Effect of Anneal Conditions on Electrical Properties of Mn-Doped (Na0.85K0.15)0.5Bi0.5TiO3 Thin Films Prepared by Sol-Gel Method

Mn-doped (Na0.85K0.15)(0.5)Bi0.5TiO3 (NKBT-Mn) thin films were fabricated on Pt(111)/Ti/SiO2/Si substrates via an aqueous sol-gel method and annealed at different temperatures from 550 degrees to 800 degrees C. Two different crystallization processes, i.e., single crystallization and multiple crystallizations, were used.

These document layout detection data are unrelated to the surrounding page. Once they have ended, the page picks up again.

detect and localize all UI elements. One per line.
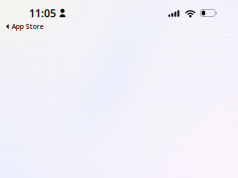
staticText: App Store bbox=[12, 22, 44, 31]
staticText: 11:05 bbox=[29, 6, 56, 20]
button[interactable]: App Store bbox=[0, 19, 44, 31]
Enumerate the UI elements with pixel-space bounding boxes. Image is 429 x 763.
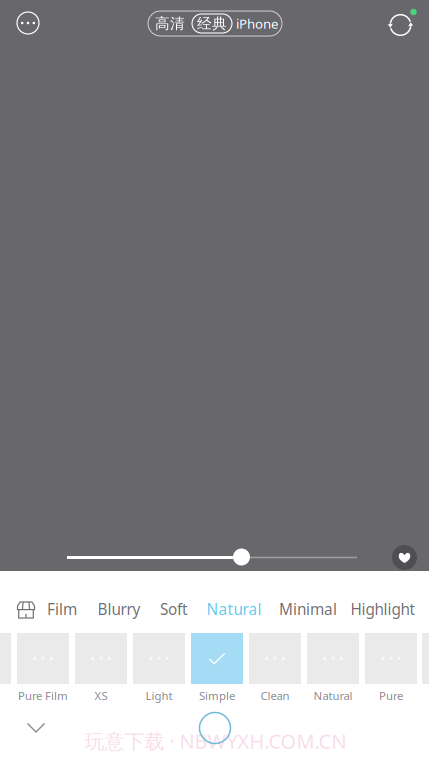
button[interactable]: Simple [191,633,243,702]
button[interactable]: Minimal [274,598,342,620]
staticText: Natural [314,688,352,703]
button[interactable]: More options [11,6,45,40]
button[interactable]: Switch camera [385,7,419,41]
staticText: Clean [260,688,290,703]
staticText: Pure [379,688,403,703]
button[interactable]: Light [133,633,185,702]
staticText: Light [146,688,172,703]
button[interactable]: Blurry [92,598,146,620]
staticText: XS [94,688,108,703]
staticText: Highlight [350,599,416,620]
staticText: Film [47,599,77,620]
staticText: Pure Film [18,688,68,703]
staticText: Minimal [279,599,337,620]
button[interactable]: 高清 [149,11,191,36]
staticText: Soft [160,599,188,620]
button[interactable]: Highlight [344,598,422,620]
button[interactable]: iPhone [234,11,281,36]
staticText: Blurry [98,599,140,620]
button[interactable]: Natural [202,598,266,620]
staticText: 玩意下载 · NBWYXH.COM.CN [84,728,346,754]
button[interactable]: Filter store [8,595,44,625]
button[interactable]: Pure [365,633,417,702]
staticText: Natural [206,599,262,620]
button[interactable]: Collapse [16,711,56,745]
button[interactable]: Favourites [388,541,421,574]
button[interactable]: XS [75,633,127,702]
button[interactable]: Natural [307,633,359,702]
button[interactable]: Pure Film [17,633,69,702]
button[interactable]: Clean [249,633,301,702]
staticText: iPhone [236,15,279,32]
button[interactable]: Shutter [191,704,239,752]
button[interactable]: Soft [154,598,194,620]
button[interactable]: Film [42,598,82,620]
staticText: 经典 [197,14,227,32]
staticText: Simple [199,688,235,703]
staticText: 高清 [155,14,185,32]
button[interactable]: 经典 [191,11,233,36]
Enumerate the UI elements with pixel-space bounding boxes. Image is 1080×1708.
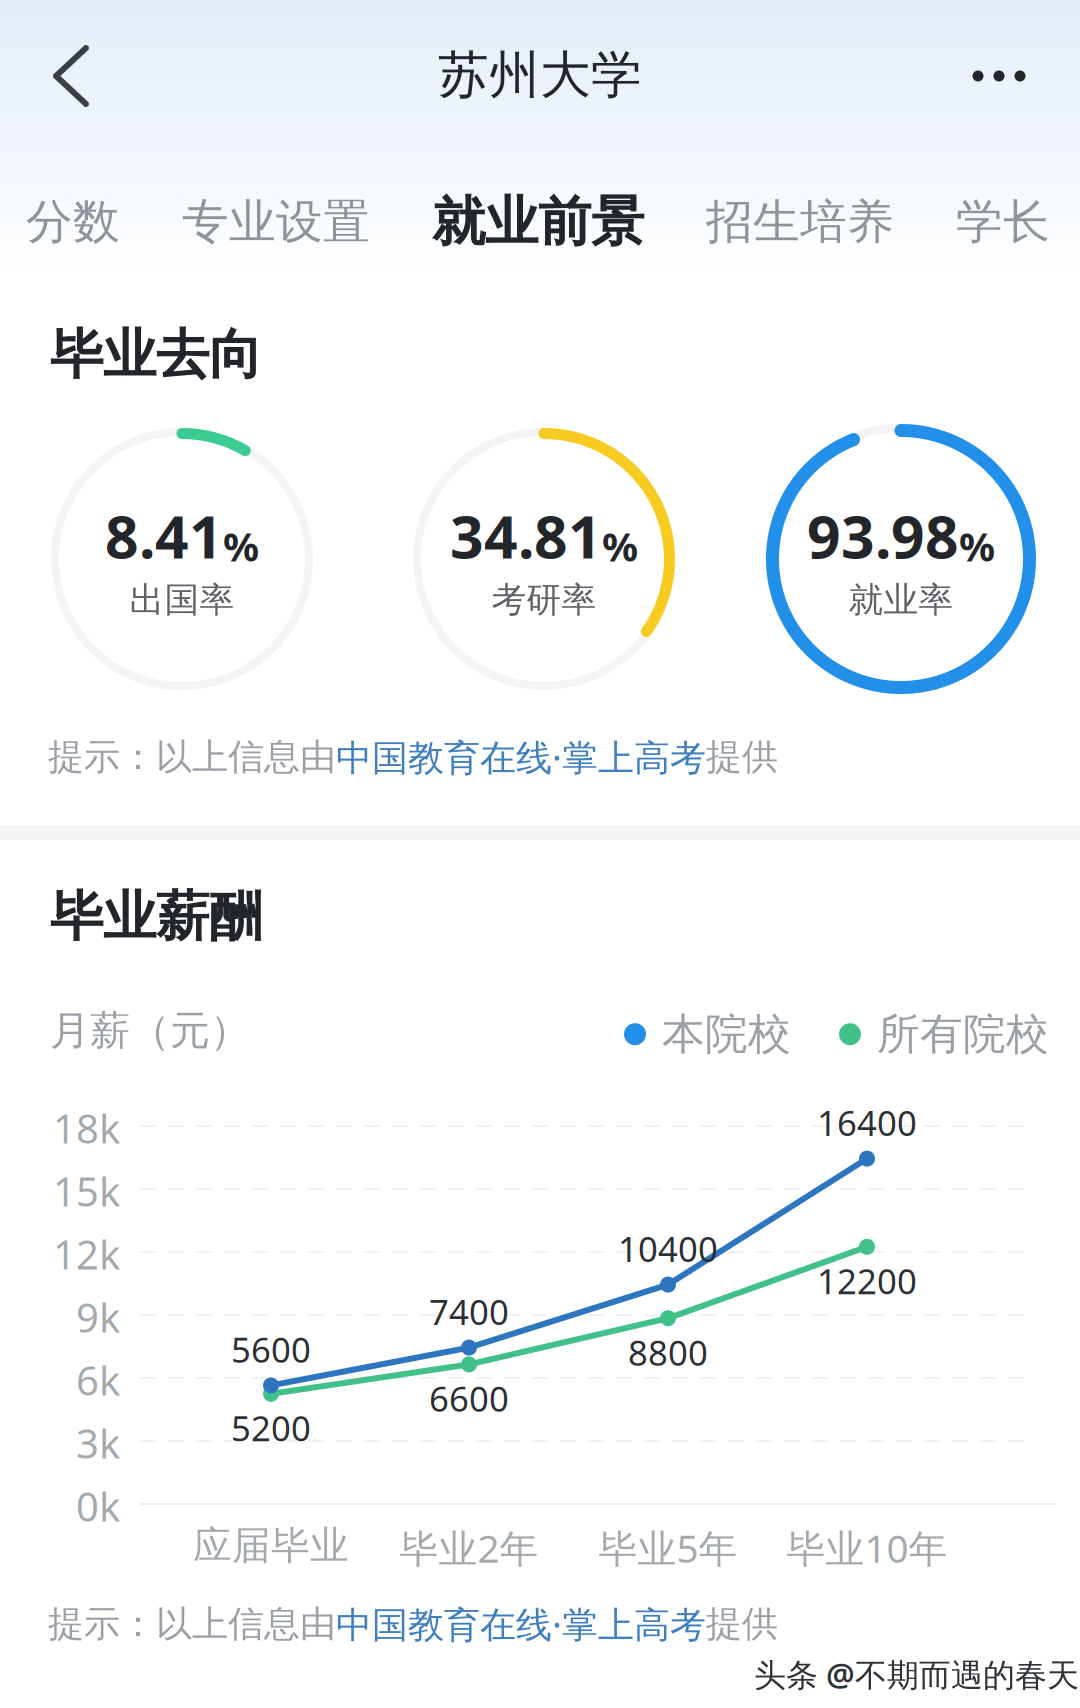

The structures of the films were analyzed using X-ray diffraction, which shows that the NKBT-Mn thin film prepared by multiple crystallizations crystallize into the pure perovskite phase, while pyrochlore phase formed in the film prepared by the single crystallization. Ferroelectric and dielectric properties of NKBT-Mn thin films are quite dependent on the anneal temperature. The P-r value was a maximum for the 700oC-annealed thin film and decreased with both decreasing and increasing anneal temperature. The NKBT-Mn thin film annealed at 700 degrees C had the largest epsilon(r) of 426 and the lowest tan delta of 0.061. At the same time, the temperature-dependent ferroelectric property was also investigated from room temperature to -150 degrees C. It is found that P-r of the film sample increases as temperature decreases, which can be well explained by a temperature-dependent charged carriers-domain wall interaction. Current density measurement indicates that the change in morphology with increasing anneal temperature and the volatility of Bi and Na/K at high temperature may responsible for the change in leakage current density and the NKBT-Mn thin film annealed at 700 degrees C has the lowest leakage current of 7.6 x 10-5 A/cm2.